California's nonprofit hospitals are providing significantly less charity care, report says

The amount of charity care provided by California's nonprofit hospitals as a percentage of operating expenses declined 34 percent from 2011 through 2016, according to an analysis issued by the California Nurses Association.

For the analysis, the CNA examined data on charity care and bad debt provided by about 170 California nonprofit general acute care hospitals to the California Office of Statewide Health Planning and Development. Because hospitals that are part of Oakland, Calif.-based Kaiser Permanente report only limited data to the health planning office, CNA used federal tax Form 990 to examine Kaiser Permanente charity care data. It examined net income for all California nonprofit general acute care hospitals using data from the health planning office, and for Kaiser Permanente hospitals using IRS Form 990.

The analysis found charity care provided by California's nonprofit hospitals, as a percentage of operating expenses, declined 42 percent from 2013, the year California approved expanding Medicaid under the ACA, through 2016. It found a 34 percent decline from 2011 through 2016.

Specifically, nonprofit general acute care hospitals provided $651 million of charity care in 2016 compared to $985 million in 2011, the analysis found. San Francisco-based Dignity Health, one of the state's largest nonprofit health systems, saw charity care decline 34.6 percent from 2011 through 2016, according to the analysis. Other declines included Los Angeles-based Cedars-Sinai Medical Center (76.3 percent); Kaiser Permanente (46.8 percent); San Diego-based Scripps Health (31.1 percent); and Sacramento-based Sutter Health (47.1 percent).

At the same time, nonprofit general acute care hospitals reported net income of $4.4 billion in 2011 and $3.4 billion in 2016, according to the analysis. They reported $51.2 billion and $69.5 billion of operating expenses in those years, respectively.

Additionally, nonprofit general acute care hospitals reported $696 million of bad debt in 2011 and $929 million of bad debt in 2013, compared to $459 million in 2016.

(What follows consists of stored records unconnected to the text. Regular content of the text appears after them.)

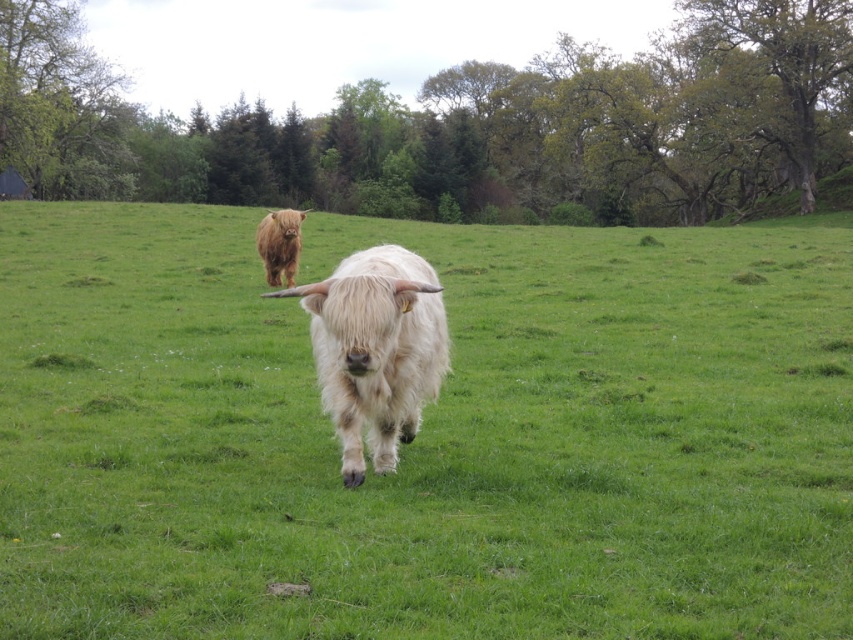 Question: Can you confirm if green grass at center is positioned below white woolly cow at center?

Choices:
 (A) no
 (B) yes

Answer: (A)

Question: Is green grass at center thinner than brown fuzzy cow at center?

Choices:
 (A) no
 (B) yes

Answer: (A)

Question: Which object is closer to the camera taking this photo?

Choices:
 (A) green grass at center
 (B) white woolly cow at center
 (C) brown fuzzy cow at center

Answer: (A)

Question: Based on their relative distances, which object is farther from the green grass at center?

Choices:
 (A) brown fuzzy cow at center
 (B) white woolly cow at center

Answer: (B)

Question: Which object appears farthest from the camera in this image?

Choices:
 (A) brown fuzzy cow at center
 (B) white woolly cow at center

Answer: (A)

Question: Is white woolly cow at center to the right of brown fuzzy cow at center from the viewer's perspective?

Choices:
 (A) yes
 (B) no

Answer: (A) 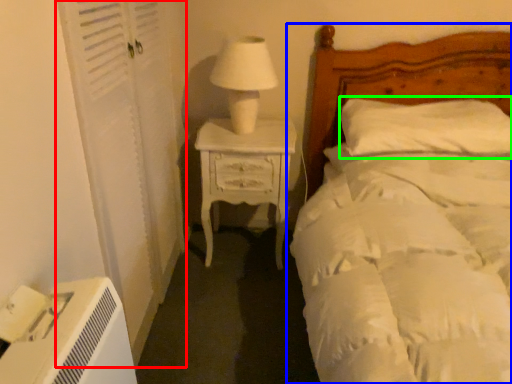 Question: Considering the real-world distances, which object is closest to screen door (highlighted by a red box)? bed (highlighted by a blue box) or pillow (highlighted by a green box).

Choices:
 (A) bed
 (B) pillow

Answer: (A) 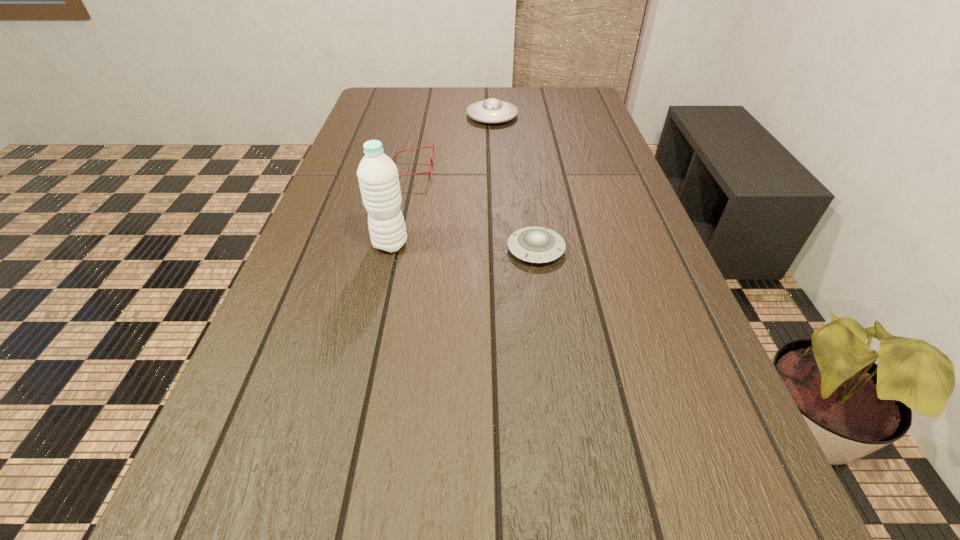 Identify the location of object that is at the far edge. (492, 110).

The height and width of the screenshot is (540, 960). I want to click on water bottle that is at the left edge, so click(378, 178).

You are a GUI agent. You are given a task and a screenshot of the screen. Output one action in this format:
    pyautogui.click(x=<x>, y=<y>)
    Task: Click on the spectacles at the left edge
    
    Given the screenshot: What is the action you would take?
    pyautogui.click(x=432, y=162)

The width and height of the screenshot is (960, 540). Find the location of `vacant area at the far edge`. vacant area at the far edge is located at coordinates (457, 96).

The image size is (960, 540). I want to click on vacant space at the left edge of the desktop, so click(x=334, y=327).

Find the location of a particular element. vacant space at the right edge of the desktop is located at coordinates (683, 291).

Locate an element on the screen. This screenshot has width=960, height=540. free space at the far left corner of the desktop is located at coordinates point(401,88).

Image resolution: width=960 pixels, height=540 pixels. Find the location of `free space between the farther saucer and the tallest object`. free space between the farther saucer and the tallest object is located at coordinates (442, 180).

The image size is (960, 540). I want to click on free spot between the water bottle and the shortest object, so click(x=463, y=247).

What are the coordinates of `vacant space that is in between the farther saucer and the tallest object` in the screenshot? It's located at (442, 180). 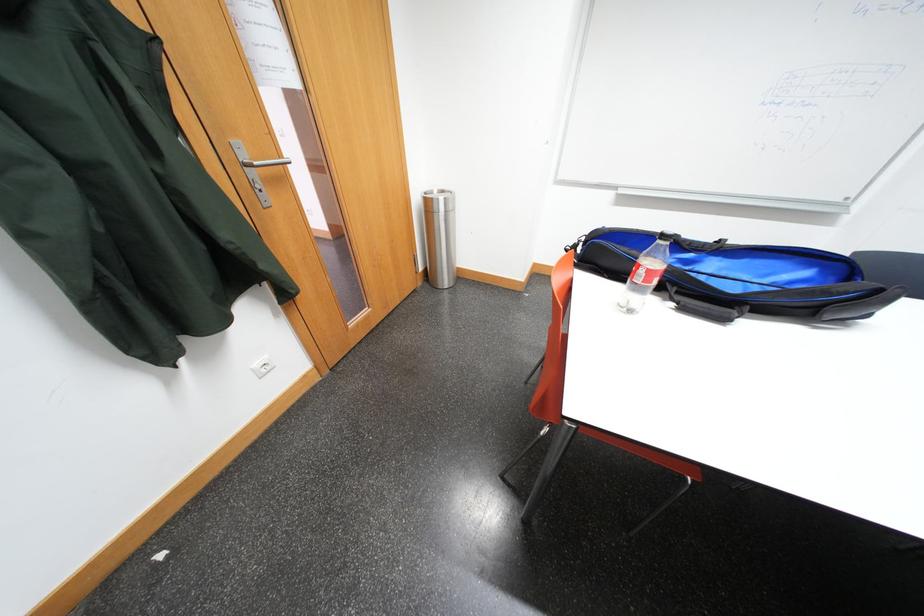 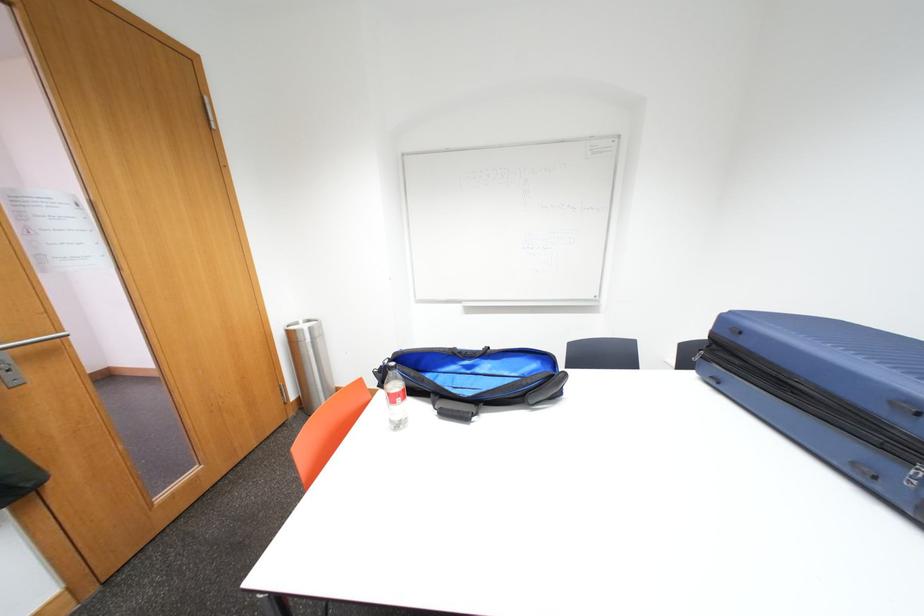 The first image is from the beginning of the video and the second image is from the end. How did the camera likely rotate when shooting the video?

The camera's rotation is toward right-up. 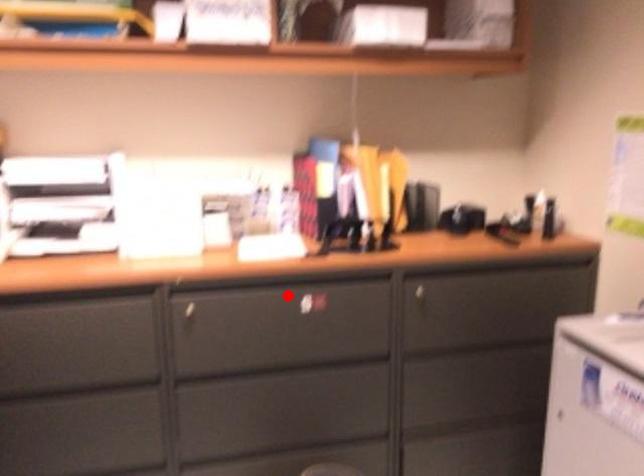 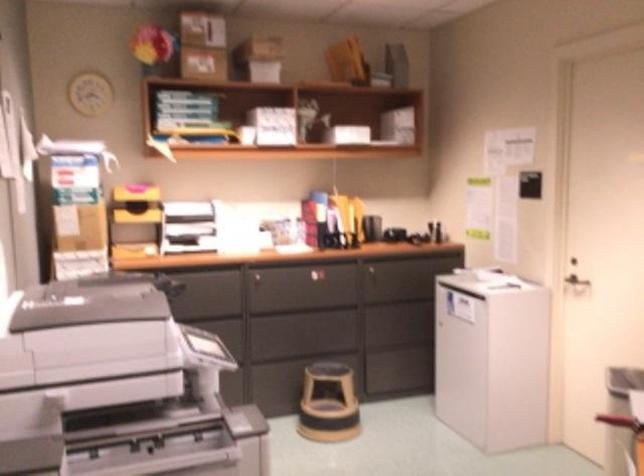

Hospital industry leaders attribute the charity care decline to the ACA, which allowed millions of Californians to gain free and reduced-cost coverage, reports the Los Angeles Times. They said hospitals continue to offer community benefits, including farmers markets, as well as STD prevention, nutrition and health education classes.

"Hospitals can provide as much charity care as a community requires, and hospitals don't turn off charity care," Anne McLeod, senior vice president of health policy and innovation at the California Hospital Association, told the LA Times. "We absolutely celebrate the fact that less charity care is required in the community. That means that California has demonstrated itself as a leader in implementing healthcare coverage under the Affordable Care Act using all of the tools available to it."

But CNA Co-President Deborah Burger, RN, argued against this reasoning in a statement.

She said: "None of those [community benefit] programs compensate for the hospital care patients need who can't afford the increasingly high costs of essential medical care when they are sick or injured. The decline in charity care, and the escalating out-of-pocket costs, put lives, health and security, in jeopardy."

The union released the analysis after California Attorney General Xavier Becerra recently rejected three California hospitals' appeals to be exempted from charity care obligations. While nonprofit hospitals must provide charity care to maintain their tax-exempt status, California does not specify a required amount, according to the LA Times.

Various healthcare organizations, including Kaiser Permanente, Cedars-Sinai and others, challenged the union's analysis, with some citing what they perceive as accuracy issues or a limited view of overall community impact.

John Nelson, vice president of communications for Kaiser Permanente, called the analysis "wrong" in a statement to Becker's Hospital Review.

"The union chose to exclude a significant amount of the charity care our integrated system provides people in need. Kaiser Permanente provides a variety of charity care benefits, ranging from emergency care, urgent care, medical office visits and pharmacy benefits," he said. "The hospital services (emergency department and inpatient) are reported on the Kaiser Foundation Hospitals Form 990 (our federal tax return).  There is no place on the Hospital 990 to report the nonhospital services (medical office visits & pharmacy, for example), so we report that total on our Kaiser Foundation Health Plan Form 990. Overall, the amounts we are devoting to charity care across our integrated system are increasing: In 2011 we spent $249 million. Last year, we spent $379 million, a 52 percent increase. Our spending on charity care is increasing despite the implementation of the ACA. Although there are fewer uninsured people, there are more low-income patients that face real challenges when confronted with the high out of pocket costs (copays & deductibles) associated with their healthcare."

Cedars-Sinai spokesperson Sally Stewart said in a statement to the LA Times the analysis "is not reflective of the true picture of our charitable mission at Cedars-Sinai, where our nurses, physicians and staff members remain deeply committed to providing the highest quality of accessible and affordable healthcare to everyone in our community, especially those in need."